• _Aim of the task_: Output only the lines below from the one holding "AC Repair Service in Sahibabad" down to the one holding "approving the final", both end lines included and every picture dropped.

• _Data_:
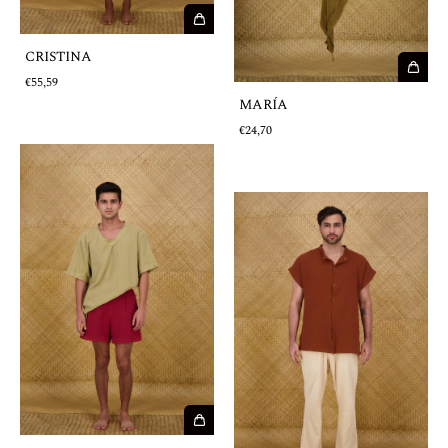
CRISTINA
€55,59
MARÍA
€24,70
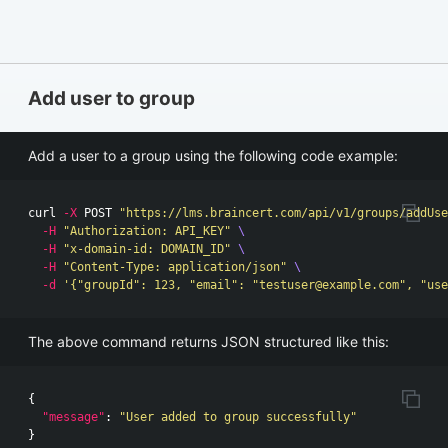
Add user to group
Add a user to a group using the following code example:
curl 
-X
 POST 
"https://lms.braincert.com/api/v1/groups/addUse
-H
"Authorization: API_KEY"
\
-H
"x-domain-id: DOMAIN_ID"
\
-H
"Content-Type: application/json"
\
-d
'{"groupId": 123, "email": "
testuser@example.com
", "use
The above command returns JSON structured like this:
{
"message"
:
"User added to group successfully"
}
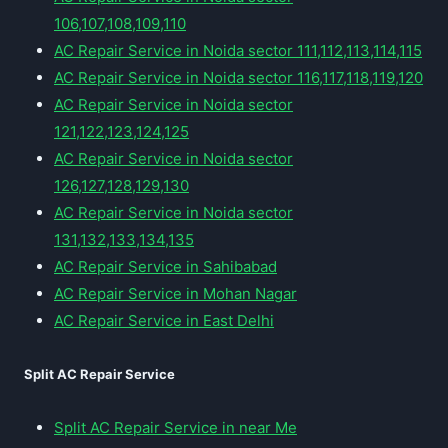
106,107,108,109,110
AC Repair Service in Noida sector 111,112,113,114,115
AC Repair Service in Noida sector 116,117,118,119,120
AC Repair Service in Noida sector
121,122,123,124,125
AC Repair Service in Noida sector
126,127,128,129,130
AC Repair Service in Noida sector
131,132,133,134,135
AC Repair Service in Sahibabad
AC Repair Service in Mohan Nagar
AC Repair Service in East Delhi
Split AC Repair Service
Split AC Repair Service in near Me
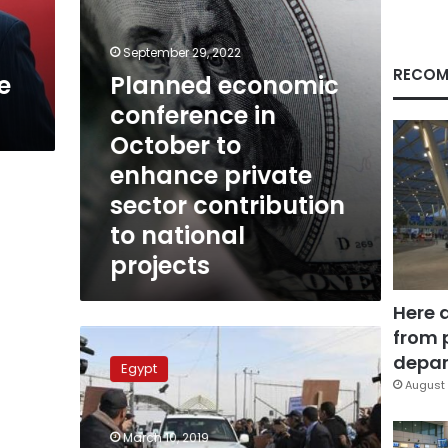
private
sector
contribution
September 29, 2022
to
RECOM
e
Planned economic
national
conference in
projects
October to
enhance private
sector contribution
to national
projects
Here 
from 
Iraqi
embassy
depar
Egypt
to
August 
organize
economic
March 10, 2019
conference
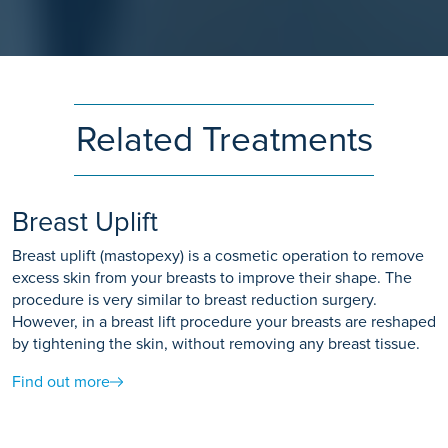
Related Treatments
Breast Uplift
Breast uplift (mastopexy) is a cosmetic operation to remove
excess skin from your breasts to improve their shape. The
procedure is very similar to breast reduction surgery.
However, in a breast lift procedure your breasts are reshaped
by tightening the skin, without removing any breast tissue.
Find out more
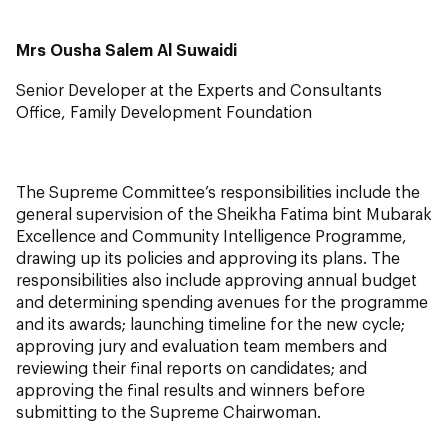
Mrs Ousha Salem Al Suwaidi
Senior Developer at the Experts and Consultants
Office, Family Development Foundation
The Supreme Committee’s responsibilities include the
general supervision of the Sheikha Fatima bint Mubarak
Excellence and Community Intelligence Programme,
drawing up its policies and approving its plans. The
responsibilities also include approving annual budget
and determining spending avenues for the programme
and its awards; launching timeline for the new cycle;
approving jury and evaluation team members and
reviewing their final reports on candidates; and
approving the final results and winners before
submitting to the Supreme Chairwoman.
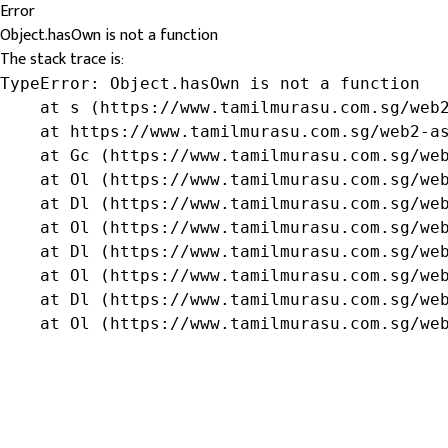
Error
Object.hasOwn is not a function
The stack trace is:
TypeError: Object.hasOwn is not a function

    at s (https://www.tamilmurasu.com.sg/web2
    at https://www.tamilmurasu.com.sg/web2-as
    at Gc (https://www.tamilmurasu.com.sg/web
    at Ol (https://www.tamilmurasu.com.sg/web
    at Dl (https://www.tamilmurasu.com.sg/web
    at Ol (https://www.tamilmurasu.com.sg/web
    at Dl (https://www.tamilmurasu.com.sg/web
    at Ol (https://www.tamilmurasu.com.sg/web
    at Dl (https://www.tamilmurasu.com.sg/web
    at Ol (https://www.tamilmurasu.com.sg/we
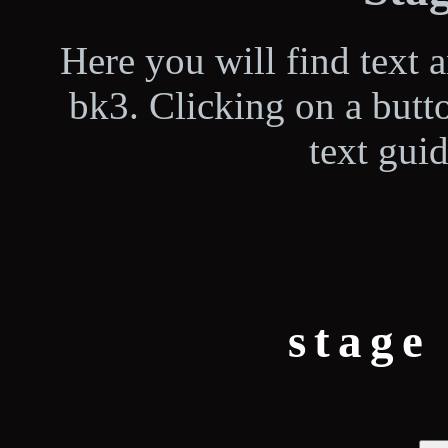
Here you will find text 
bk3. Clicking on a butt
text guid
stage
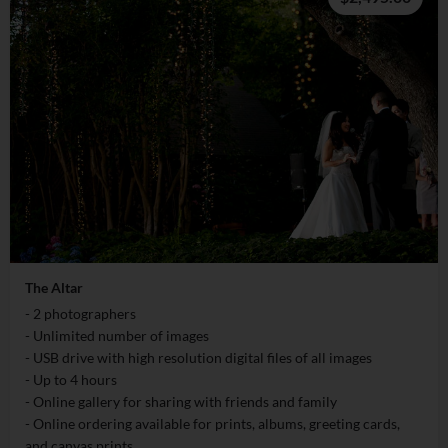
The Altar
- 2 photographers
- Unlimited number of images
- USB drive with high resolution digital files of all images
- Up to 4 hours
- Online gallery for sharing with friends and family
- Online ordering available for prints, albums, greeting cards,
and canvas prints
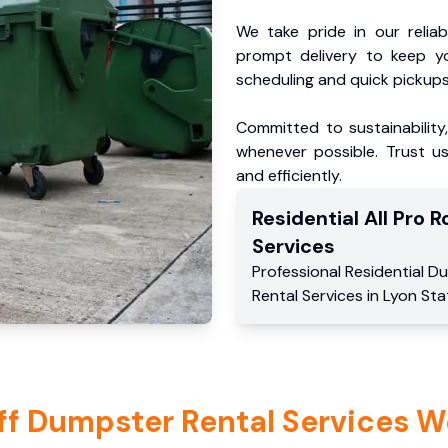
We take pride in our reliabl
prompt delivery to keep y
scheduling and quick pickups
Committed to sustainability
whenever possible. Trust us
and efficiently.
Residential
All Pro Ro
Services
Professional Residential
Du
Rental Services
in
Lyon Sta
ff Dumpster Rental Services W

• _Response to this task_:
AC Repair Service in Sahibabad
AC Repair Service in Mohan Nagar
AC Repair Service in East Delhi
Split AC Repair Service
Split AC Repair Service in near Me
private
sector
contribution
September 29, 2022
to
RECOM
e
Planned economic
national
conference in
projects
October to
enhance private
sector contribution
to national
projects
Here 
from 
Iraqi
embassy
depar
Egypt
to
August 
organize
economic
March 10, 2019
conference
Related Treatments
Breast Uplift
Breast uplift (mastopexy) is a cosmetic operation to remove
excess skin from your breasts to improve their shape. The
procedure is very similar to breast reduction surgery.
However, in a breast lift procedure your breasts are reshaped
by tightening the skin, without removing any breast tissue.
Find out more
Mrs Ousha Salem Al Suwaidi
Senior Developer at the Experts and Consultants
Office, Family Development Foundation
The Supreme Committee’s responsibilities include the
general supervision of the Sheikha Fatima bint Mubarak
Excellence and Community Intelligence Programme,
drawing up its policies and approving its plans. The
responsibilities also include approving annual budget
and determining spending avenues for the programme
and its awards; launching timeline for the new cycle;
approving jury and evaluation team members and
reviewing their final reports on candidates; and
approving the final results and winners before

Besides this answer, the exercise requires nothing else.